Three or four weeks afterwards, was written the ‘secret dispatch’ which gave rise to so vehement a debate in parliament:

‘April 19, 1858.

‘Our letter of the 24th of March 1858 will have put you in possession of our general views with respect to the treatment of the people in the event of the evacuation of Lucknow by the enemy.

‘2. On the 12th inst., we received from you a copy of the letter, dated the 3d of March, addressed by your secretary to the secretary to the chief-commissioner in Oude, which letter enclosed a copy of the proclamation to be issued by the chief-commissioner as soon as the British troops should have command of the city of Lucknow, and conveyed instructions as to the manner in which he was to act with respect to different classes of persons, in execution of the views of the governor-general.

‘3. The people of Oude will see only the proclamation.
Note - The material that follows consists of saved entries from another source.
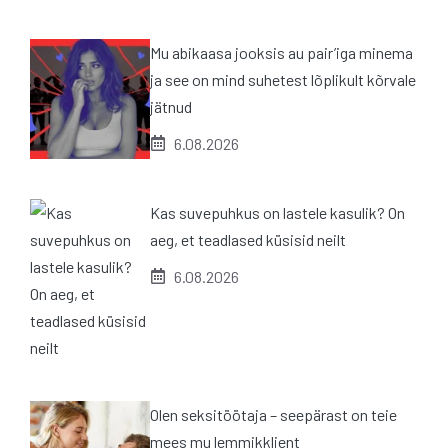
Mu abikaasa jooksis au pair’iga minema
ja see on mind suhetest lõplikult kõrvale
jätnud
6.08.2026
Kas suvepuhkus on lastele kasulik? On
aeg, et teadlased küsisid neilt
6.08.2026
Olen seksitöötaja – seepärast on teie
mees mu lemmikklient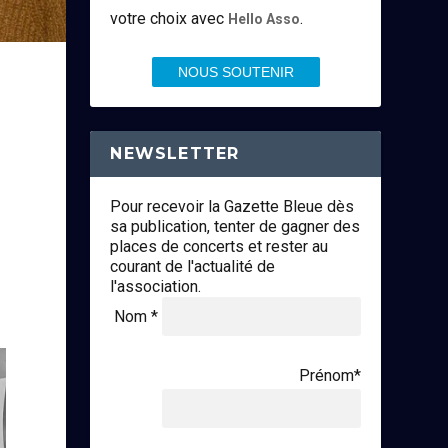
votre choix avec
.
Hello Asso
NOUS SOUTENIR
NEWSLETTER
Pour recevoir la Gazette Bleue dès
sa publication, tenter de gagner des
e
places de concerts et rester au
courant de l'actualité de
l'association.
Nom *
Prénom*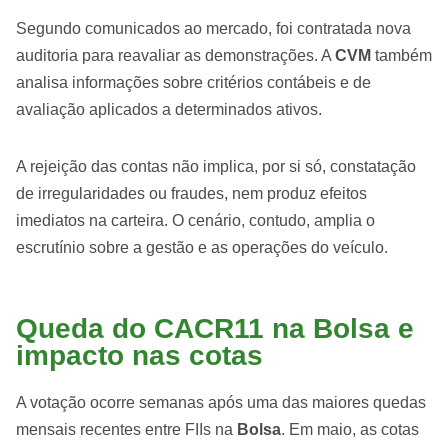
Segundo comunicados ao mercado, foi contratada nova
auditoria para reavaliar as demonstrações. A
CVM
também
analisa informações sobre critérios contábeis e de
avaliação aplicados a determinados ativos.
A rejeição das contas não implica, por si só, constatação
de irregularidades ou fraudes, nem produz efeitos
imediatos na carteira. O cenário, contudo, amplia o
escrutínio sobre a gestão e as operações do veículo.
Queda do CACR11 na Bolsa e
impacto nas cotas
A votação ocorre semanas após uma das maiores quedas
mensais recentes entre FIIs na
Bolsa
. Em maio, as cotas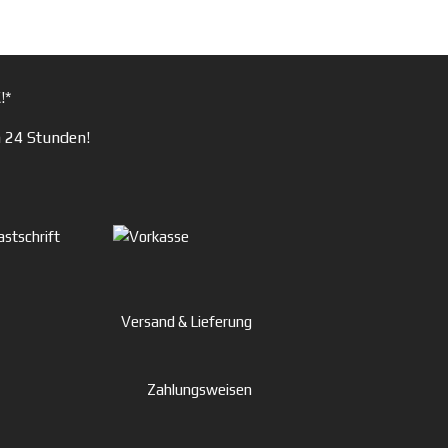
!*
n 24 Stunden!
Versand & Lieferung
Zahlungsweisen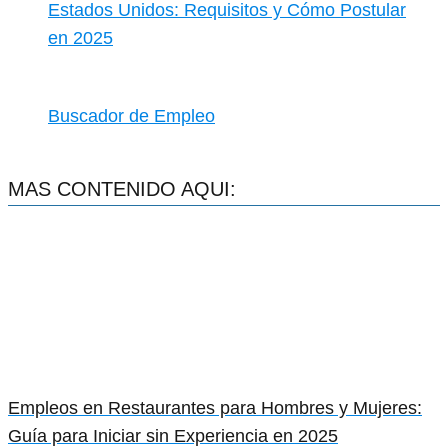
Estados Unidos: Requisitos y Cómo Postular
en 2025
Buscador de Empleo
MAS CONTENIDO AQUI:
Empleos en Restaurantes para Hombres y Mujeres:
Guía para Iniciar sin Experiencia en 2025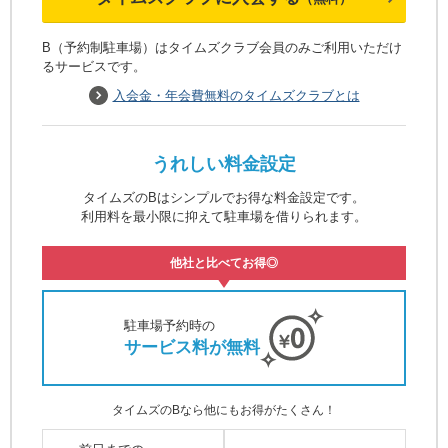
B（予約制駐車場）はタイムズクラブ会員のみご利用いただけ
るサービスです。
入会金・年会費無料のタイムズクラブとは
うれしい料金設定
タイムズのBはシンプルでお得な料金設定です。
利用料を最小限に抑えて駐車場を借りられます。
他社と比べてお得◎
駐車場予約時の
サービス料が無料
タイムズのBなら他にもお得がたくさん！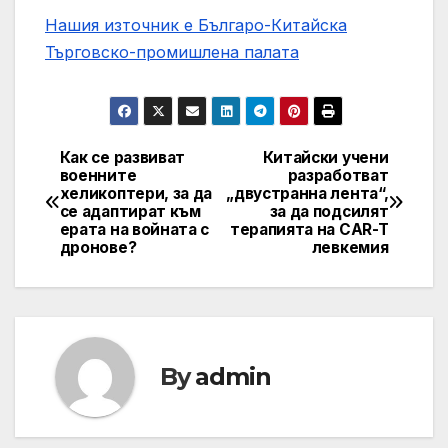
Нашия източник е Българо-Китайска
Търговско-промишлена палaта
Как се развиват
Китайски учени
Post
военните
разработват
хеликоптери, за да
„двустранна лента“,
navigation
се адаптират към
за да подсилят
ерата на войната с
терапията на CAR-T
дронове?
левкемия
By
admin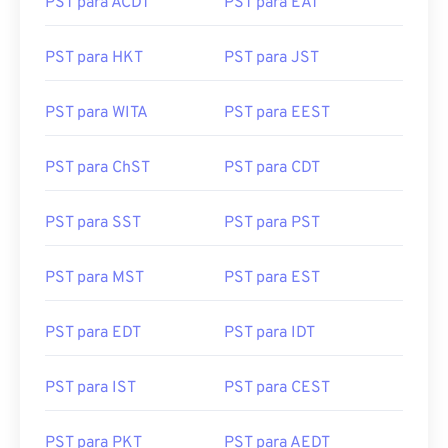
PST para ACDT
PST para EAT
PST para HKT
PST para JST
PST para WITA
PST para EEST
PST para ChST
PST para CDT
PST para SST
PST para PST
PST para MST
PST para EST
PST para EDT
PST para IDT
PST para IST
PST para CEST
PST para PKT
PST para AEDT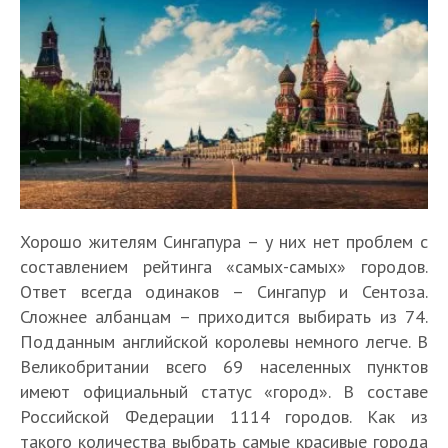
Хорошо жителям Сингапура – у них нет проблем с
составлением рейтинга «самых-самых» городов.
Ответ всегда одинаков – Сингапур и Сентоза.
Сложнее албанцам – приходится выбирать из 74.
Подданным английской королевы немного легче. В
Великобритании всего 69 населенных пунктов
имеют официальный статус «город». В составе
Российской Федерации 1114 городов. Как из
такого количества выбрать самые красивые города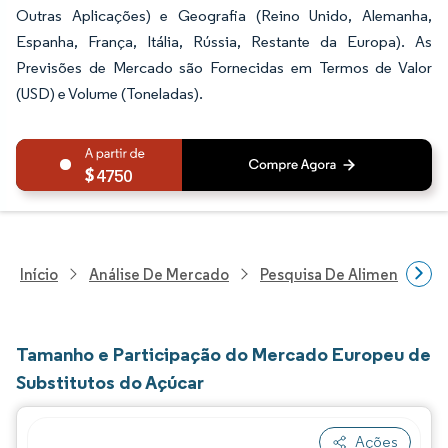
Outras Aplicações) e Geografia (Reino Unido, Alemanha,
Espanha, França, Itália, Rússia, Restante da Europa). As
Previsões de Mercado são Fornecidas em Termos de Valor
(USD) e Volume (Toneladas).
4750
Início
Análise De Mercado
Pesquisa De Alimentos E B
Tamanho e Participação do Mercado Europeu de
Substitutos do Açúcar
Ações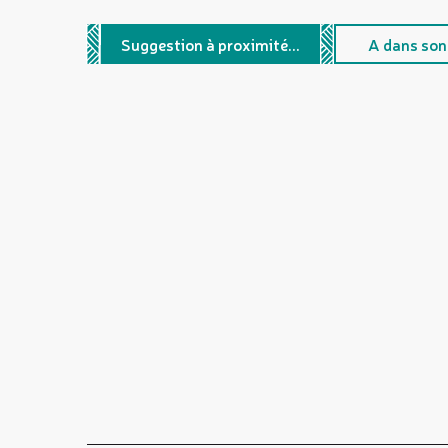
Suggestion à proximité...
A dans son 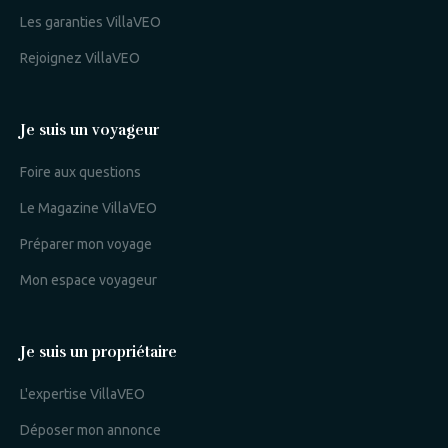
Les garanties VillaVEO
Rejoignez VillaVEO
Je suis un voyageur
Foire aux questions
Le Magazine VillaVEO
Préparer mon voyage
Mon espace voyageur
Je suis un propriétaire
L'expertise VillaVEO
Déposer mon annonce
‘4. That authoritative expression of the will of the government informs the people that six persons, who are named as having been steadfast in their allegiance, are henceforward the sole hereditary proprietors of the lands they held when Oude came under British rule, subject only to such moderate assessment as may be imposed upon them; that others in whose favour like claims may be established will have conferred upon them a proportionate measure of reward and honour; and that, with these exceptions, the proprietary right in the soil of the province is confiscated to the British government.

‘5. We cannot but express to you our apprehension that this decree, pronouncing the disinherison of a people, will throw difficulties almost insurmountable in the way of the re-establishment of peace.
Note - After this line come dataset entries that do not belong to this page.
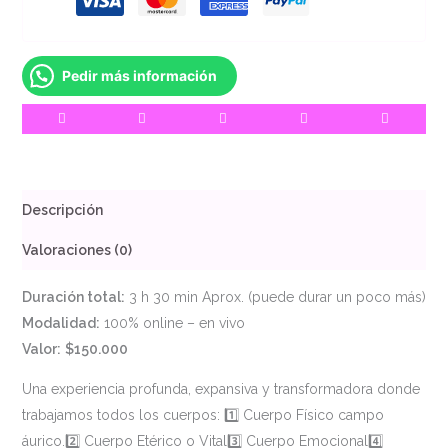
Pedir más información
Descripción
Valoraciones (0)
Duración total:
3 h 30 min Aprox. (puede durar un poco más)
Modalidad:
100% online – en vivo
Valor:
$150.000
Una experiencia profunda, expansiva y transformadora donde
trabajamos todos los cuerpos: 1️⃣ Cuerpo Físico campo
áurico.2️⃣ Cuerpo Etérico o Vital3️⃣ Cuerpo Emocional4️⃣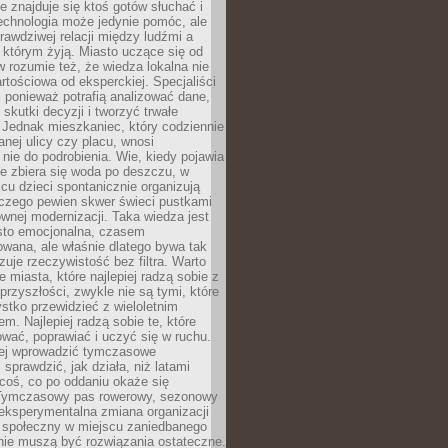
ie znajduje się ktoś gotów słuchać i
echnologia może jedynie pomóc, ale
prawdziwej relacji między ludźmi a
którym żyją. Miasto uczące się od
rozumie też, że wiedza lokalna nie
artościowa od eksperckiej. Specjaliści
, ponieważ potrafią analizować dane,
skutki decyzji i tworzyć trwałe
 Jednak mieszkaniec, który codziennie
anej ulicy czy placu, wnosi
nie do podrobienia. Wie, kiedy pojawia
zie zbiera się woda po deszczu, w
cu dzieci spontanicznie organizują
aczego pewien skwer świeci pustkami
nej modernizacji. Taka wiedza jest
sto emocjonalna, czasem
wana, ale właśnie dlatego bywa tak
uje rzeczywistość bez filtra. Warto
 miasta, które najlepiej radzą sobie z
rzyszłości, zwykle nie są tymi, które
stko przewidzieć z wieloletnim
m. Najlepiej radzą sobie te, które
tować, poprawiać i uczyć się w ruchu.
ej wprowadzić tymczasowe
 sprawdzić, jak działa, niż latami
coś, co po oddaniu okaże się
. Tymczasowy pas rowerowy, sezonowy
eksperymentalna zmiana organizacji
d społeczny w miejscu zaniedbanego
nie muszą być rozwiązania ostateczne.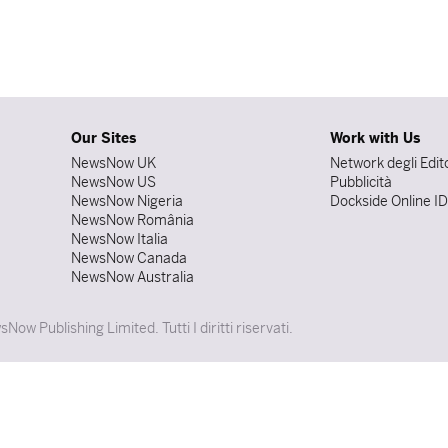
Our Sites
Work with Us
NewsNow UK
Network degli Edit
NewsNow US
Pubblicità
NewsNow Nigeria
Dockside Online I
NewsNow România
NewsNow Italia
NewsNow Canada
NewsNow Australia
w Publishing Limited. Tutti I diritti riservati.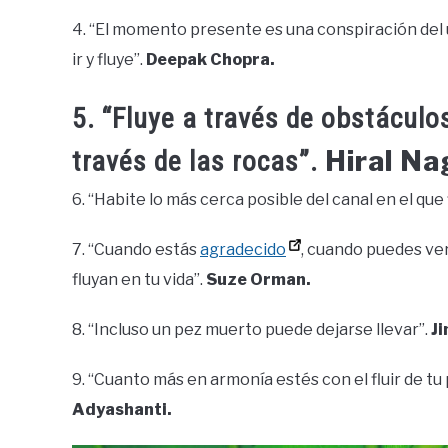
4. “El momento presente es una conspiración del uni
ir y fluye”.
Deepak Chopra.
5. “Fluye a través de obstáculo
Hiral Na
través de las rocas”.
6. “Habite lo más cerca posible del canal en el que 
7. “Cuando estás
agradecido
, cuando puedes ver
fluyan en tu vida”.
Suze Orman.
8. “Incluso un pez muerto puede dejarse llevar”.
J
9. “Cuanto más en armonía estés con el fluir de tu 
Adyashanti.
‘6. We are under the impression that the war in Oude has derived much of its popular character from the rigorous manner in which, without regard to what the chief landholders had become accustomed to consider as their rights, the summary settlement had, in a large portion of the province, been carried out by your officers.

‘7. The landholders of India are as much attached to the soil occupied by their ancestors, and are as sensitive with respect to the rights in the soil they deem themselves to possess, as the occupiers of land in any country of which we have a knowledge.
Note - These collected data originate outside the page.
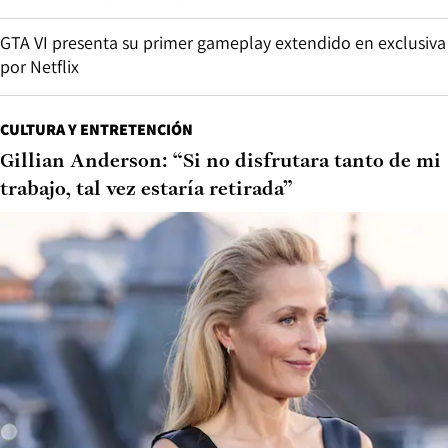
GTA VI presenta su primer gameplay extendido en exclusiva
por Netflix
CULTURA Y ENTRETENCIÓN
Gillian Anderson: “Si no disfrutara tanto de mi
trabajo, tal vez estaría retirada”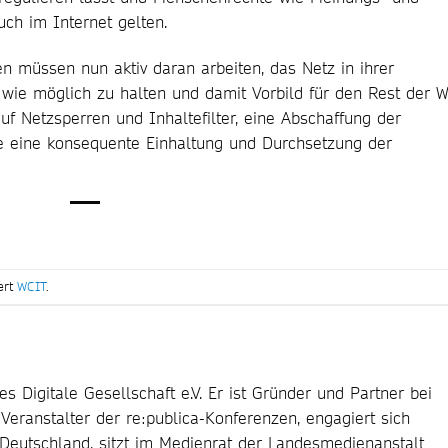
uch im Internet gelten.
en müssen nun aktiv daran arbeiten, das Netz in ihrer
l wie möglich zu halten und damit Vorbild für den Rest der W
uf Netzsperren und Inhaltefilter, eine Abschaffung der
e eine konsequente Einhaltung und Durchsetzung der
ert
WCIT
.
s Digitale Gesellschaft e.V. Er ist Gründer und Partner bei
ranstalter der re:publica-Konferenzen, engagiert sich
Deutschland, sitzt im Medienrat der Landesmedienanstalt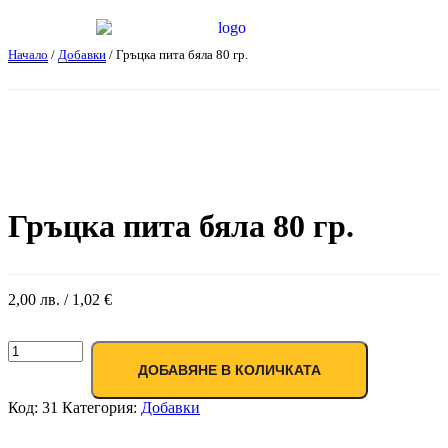
Начало
/
Добавки
/ Гръцка пита бяла 80 гр.
Гръцка пита бяла 80 гр.
2,00
лв.
/ 1,02 €
ДОБАВЯНЕ В КОЛИЧКАТА
Код:
31
Категория:
Добавки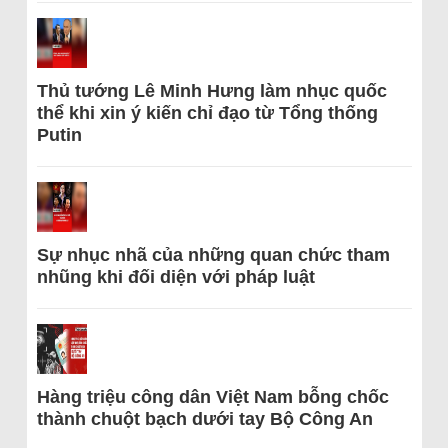
Thủ tướng Lê Minh Hưng làm nhục quốc
thể khi xin ý kiến chỉ đạo từ Tổng thống
Putin
Sự nhục nhã của những quan chức tham
nhũng khi đối diện với pháp luật
Hàng triệu công dân Việt Nam bỗng chốc
thành chuột bạch dưới tay Bộ Công An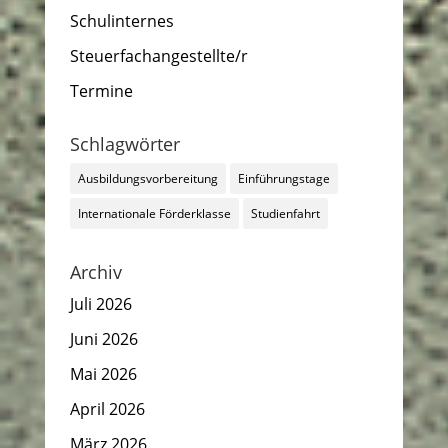
Schulinternes
Steuerfachangestellte/r
Termine
Schlagwörter
Ausbildungsvorbereitung
Einführungstage
Internationale Förderklasse
Studienfahrt
Archiv
Juli 2026
Juni 2026
Mai 2026
April 2026
März 2026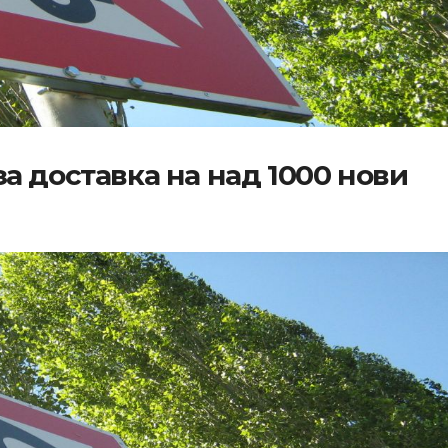
а доставка на над 1000 нови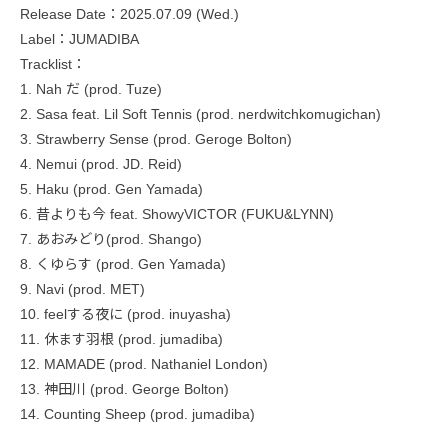
Release Date：2025.07.09 (Wed.)
Label：JUMADIBA
Tracklist：
1. Nah だ (prod. Tuze)
2. Sasa feat. Lil Soft Tennis (prod. nerdwitchkomugichan)
3. Strawberry Sense (prod. Geroge Bolton)
4. Nemui (prod. JD. Reid)
5. Haku (prod. Gen Yamada)
6. 昔よりも今 feat. ShowyVICTOR (FUKU&LYNN)
7. あおみどり(prod. Shango)
8. くゆらす (prod. Gen Yamada)
9. Navi (prod. MET)
10. feelする夜に (prod. inuyasha)
11. 休ます羽根 (prod. jumadiba)
12. MAMADE (prod. Nathaniel London)
13. 神田川 (prod. George Bolton)
14. Counting Sheep (prod. jumadiba)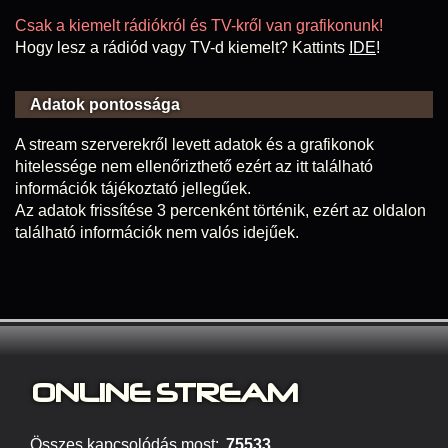
Csak a kiemelt rádiókról és TV-kről van grafikonunk!
Hogy lesz a rádiód vagy TV-d kiemelt? Kattints
IDE
!
Adatok pontossága
A stream szerverekről levett adatok és a grafikonok
hitelessége nem ellenőrizthető ezért az itt található
információk tájékoztató jellegűek.
Az adatok frissítése 3 percenként történik, ezért az oldalon
található információk nem valós idejűek.
ONLINE S
TREAM
Összes kapcsolódás most:
75533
‘8. Whatever may be your ultimate and undisclosed intentions, your proclamation will appear to deprive the great body of the people of all hope upon the subject most dear to them as individuals, while the substitution of our rule for that of their native sovereign has naturally excited against us whatever they may have of national feeling.

‘9. We cannot but in justice consider that those who resist our authority in Oude are under very different circumstances from those who have acted against us in provinces which have been long under our government.

‘10. We dethroned the King of Oude, and took possession of his kingdom, by virtue of a treaty which had been subsequently modified by another treaty, under which, had it been held to be in force, the course we adopted could not have been lawfully pursued; but we held that it was not in force, although the fact of its not having been ratified in England, as regarded the provision on which we rely for our justification, had not been previously made known to the King of Oude.

‘11. That sovereign and his ancestors had been uniformly faithful to their treaty engagements with us, however ill they may have governed their subjects.

‘12. They had more than once assisted us in our difficulties, and not a suspicion had ever been entertained of any hostile disposition on their part towards our government.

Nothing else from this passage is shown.